IMS Open Lecture Series Runes and Verse: The Medialities of Early Scandinavian Poetry
IMS Open Lecture Series Runes and Verse: The Medialities of Early Scandinavian Poetry
‘Runes and Verse: The Medialities of Early Scandinavian Poetry’
Prof. Judith Jesch (University of Nottingham)
The penultimate lecture of the 2016-17 series was delivered by Professor Judith Jesch, who presented us with a number of versified runic inscriptions from ca. 400 to 1400 AD and together we explored what they reveal about the forms and functions of early Scandinavian poetry outside the manuscript tradition. Examples hailed from countries such as Norway and Sweden and allowed the audience to glimpse artefacts they may not otherwise see.
37 people attended the lecture, including a number of MA and PhD students from Universities in Leeds and York to name but a few.
Professor Jesch defined the term ‘medialities’ as the different ways in which words can be transmitted, be that through different languages or alphabets, the oral or written tradition, carvings, inscriptions or manuscripts. She drew our attention to the intricacies of language, and the different conceptual relationship between oral or runic communication and manuscript texts. The use of the first person in runic inscriptions was a point of particular interest, raising questions such as to whom to be attribute voice? Is the speaker the object itself personified, the creator of said object, the author of the prose or the artist responsible for carving the inscription?

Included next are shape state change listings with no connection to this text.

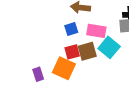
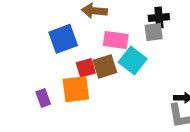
blue square: (71, 29) -> (63, 39), moved, size x1.6
orange square: (64, 68) -> (76, 89), turned -30

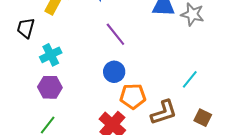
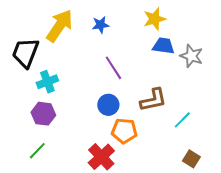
black trapezoid: (26, 28) -> (25, 53), size x1.5
brown L-shape: (164, 112) -> (153, 100), moved

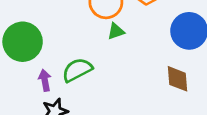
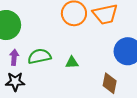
green triangle: (116, 31) -> (72, 62), moved

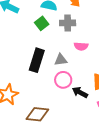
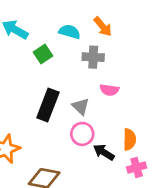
green square: (42, 23) -> (43, 54), moved
gray triangle: (61, 60) -> (81, 106), turned 48

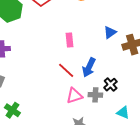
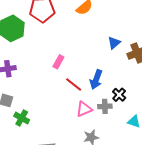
pink rectangle: (69, 40) -> (58, 62), moved, turned 40
green cross: (12, 110) -> (22, 118), moved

The lecture continued in this inquisitive vein and resulted in a deal of questions and discussion at the end, where audience members with knowledge of Old Norse were keen to share their own insights.
Judith Jesch is Professor of Viking Studies at the University of Nottingham. She is the author most recently of The Viking Diaspora (2015) and is currently working mainly on runic inscriptions and Old Norse poetry. She is also PI on the AHRC-funded 'Bringing the Vikings Back to the East Midlands' project, starting on 1 February 2017.